Making your program run faster: the key concepts of software performance

Master software performance in just 16 hours!
Join our Software Optimization for the Memory Subsystem Workshop taking place from May 18th to May 21st. Click here to express interest or register.

All engineers at one point in their career have had to deal with software performance, i.e. making their program run faster. Some concepts of performance are thought at universities, like algorithmic performance, but there is so much more to it when it comes to actually making your program or your system run faster. Here I introduce some of the key aspects of software performance engineering.

To performance or not to performance

The first question is when should you start to think about performance? When the first line of code is written? Or at the end, when the product is already working but there are performance problems with it?

The answer is not straightforward and depends on a few things. The first thing is what kind of software are you developing and what is the amount of data that the program is going to have to process. If the program is a Word to PDF converter, even the largest files will have a few thousand pages, while most of them will have a few hundred or less. You should not expect performance problems in this area (although sometimes they can happen). Following good development practices is the way to go, focusing your efforts on code readability, maintainability and portability.

But, if you expect that your program will be working on large data sets, or there is a latency requirement that the program must respond within a certain time frame, or the program will possibly be running on very slow computers, then performance should be considered from day one.

For example, a video game cannot ship if its frame rate is low. That’s why many game developers use a different programming paradigm called data-oriented design to achieve good performance. Programming in this paradigm is quite different than programming in the object-oriented paradigm, but when the result is a four times faster game, then it pays off.

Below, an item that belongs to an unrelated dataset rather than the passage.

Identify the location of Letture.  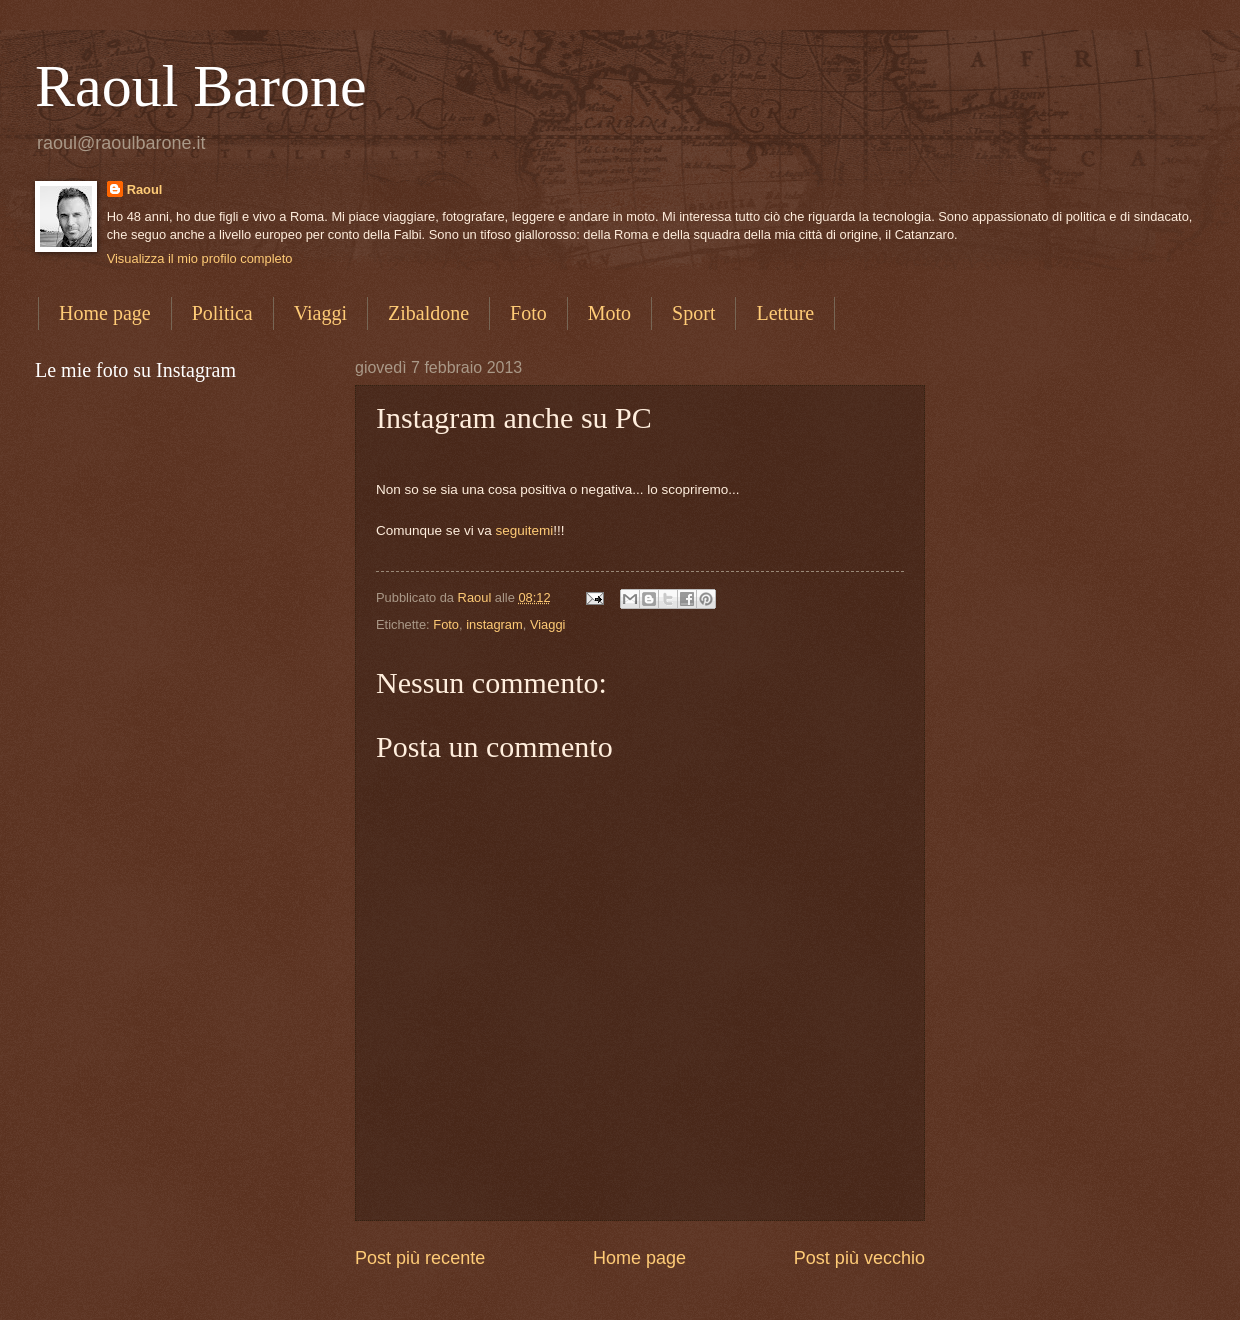
(785, 313).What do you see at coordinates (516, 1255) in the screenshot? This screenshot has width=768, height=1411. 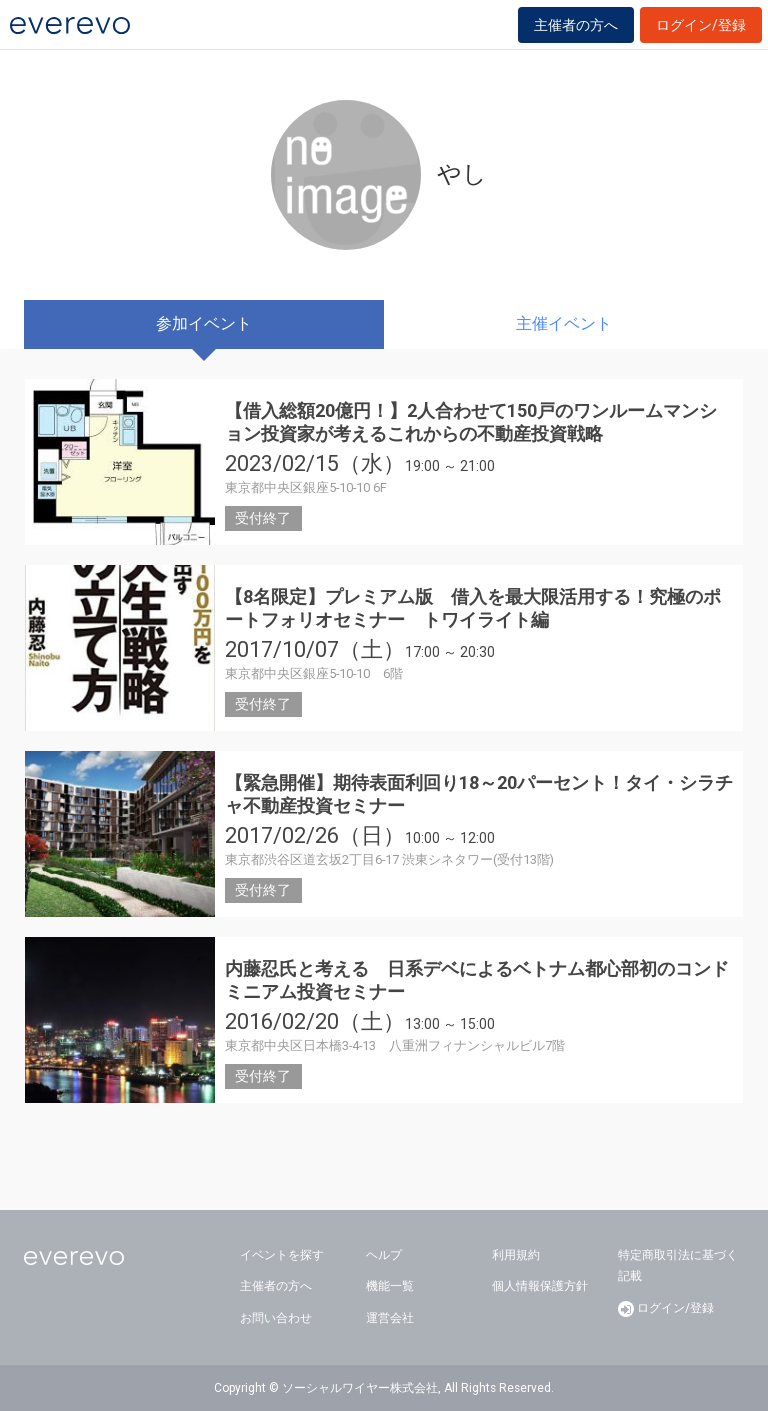 I see `利用規約` at bounding box center [516, 1255].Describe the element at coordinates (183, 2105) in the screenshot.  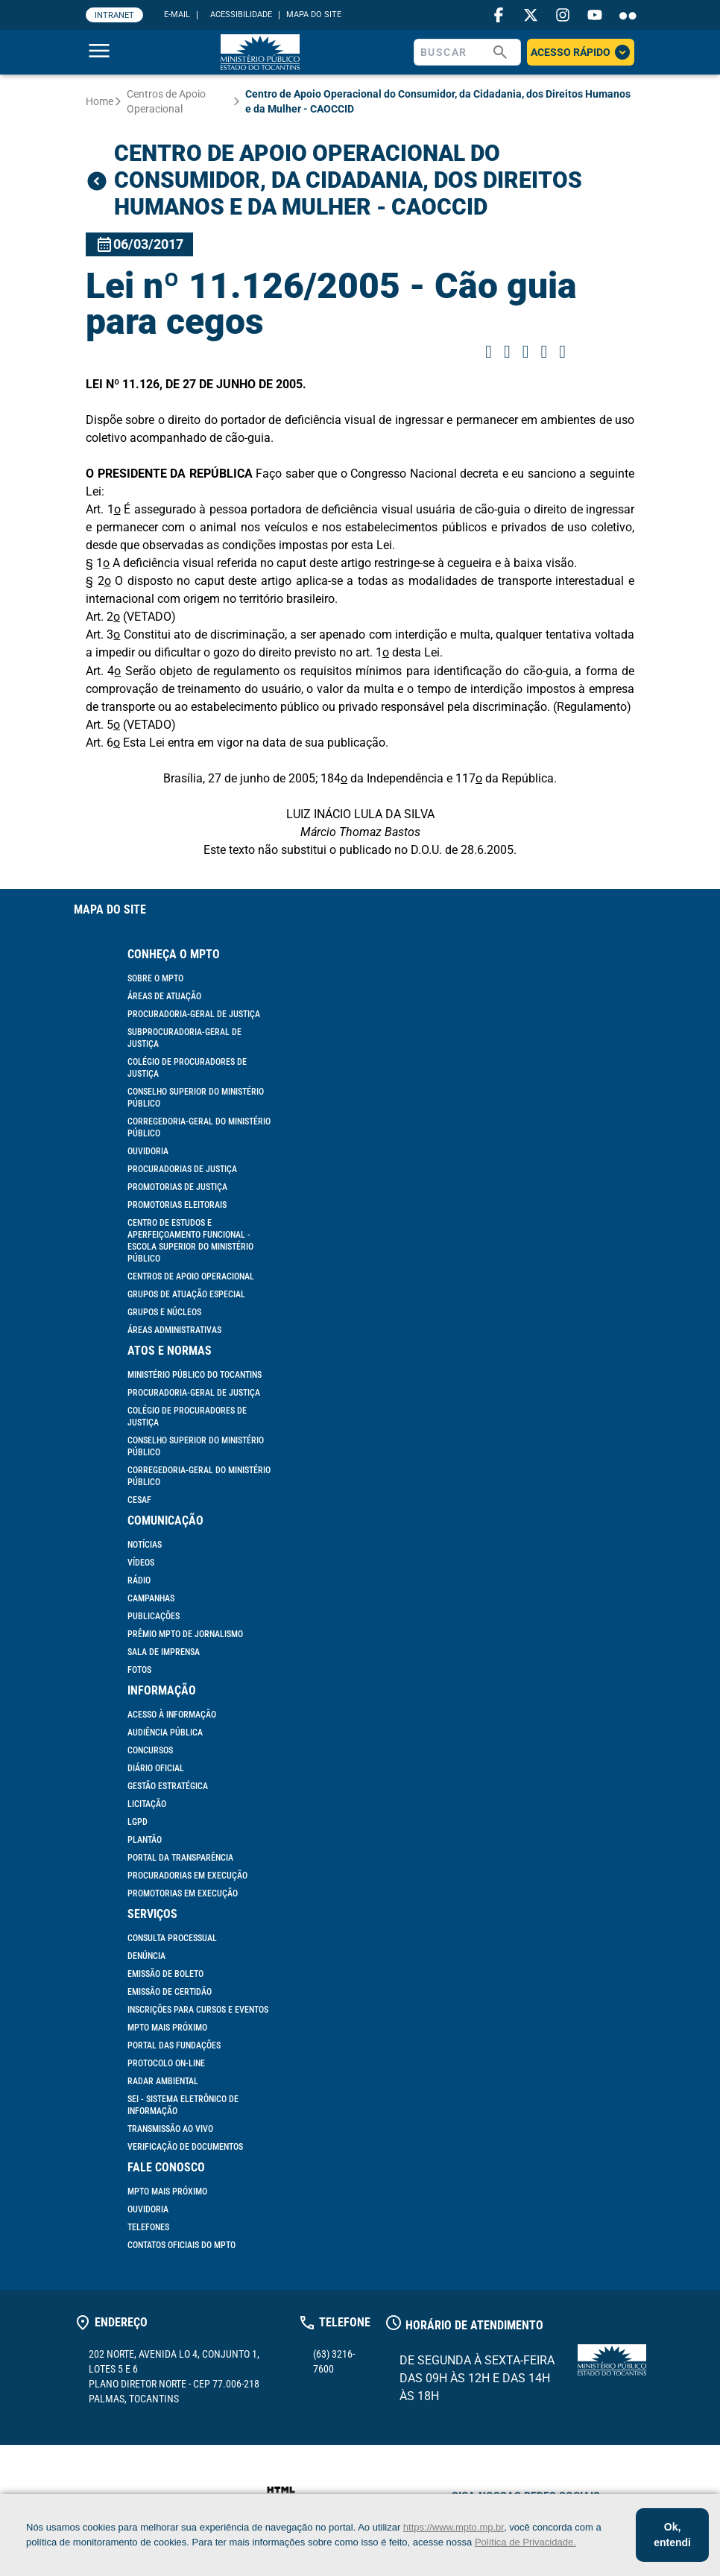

When performance is expected, you will need to consider a few things in advance: general architecture of the application to avoid unnecessary operations or operations with large latencies, quality algorithms and data structures, and coding guidelines aimed to avoid performance problems. Performance should be on your mind while writing technical specifications and doing code reviews. Not every line is critical, but some types of performance problems can be very difficult or impossible to solve if they are not thought about in advance. (e.g. when a web application is sending too many small requests to the server, the network latency is an actual performance killer. Fixing this may require a large rewrite).

Finding the bottleneck

When there is a performance problem, the developers use tools called profilers to find where the problem occurs. The output of a profiler is a report which tells you what are the functions or source code lines where your program is spending the most time. The pursuit starts from here: this is the place where improving performance will most likely bring speed improvements.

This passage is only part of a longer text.